Tally up the lines below that contain the word "Aerosol" and give the total alone.
Task data START
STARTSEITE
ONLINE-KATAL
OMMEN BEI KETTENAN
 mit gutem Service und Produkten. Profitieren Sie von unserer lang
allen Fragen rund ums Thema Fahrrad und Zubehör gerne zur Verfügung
Task data END
Task data START
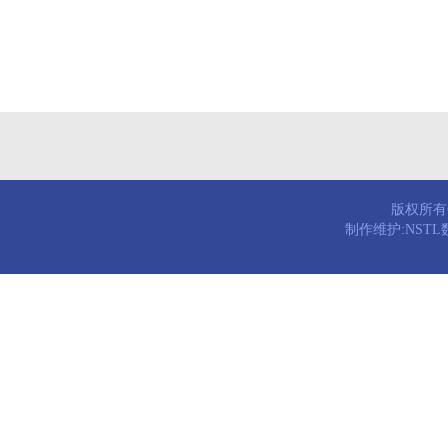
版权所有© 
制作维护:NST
Task data END
Task data START
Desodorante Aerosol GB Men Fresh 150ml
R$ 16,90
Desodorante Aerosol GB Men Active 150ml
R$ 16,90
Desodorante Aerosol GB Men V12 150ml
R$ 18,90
Task data END
**Result below:** 3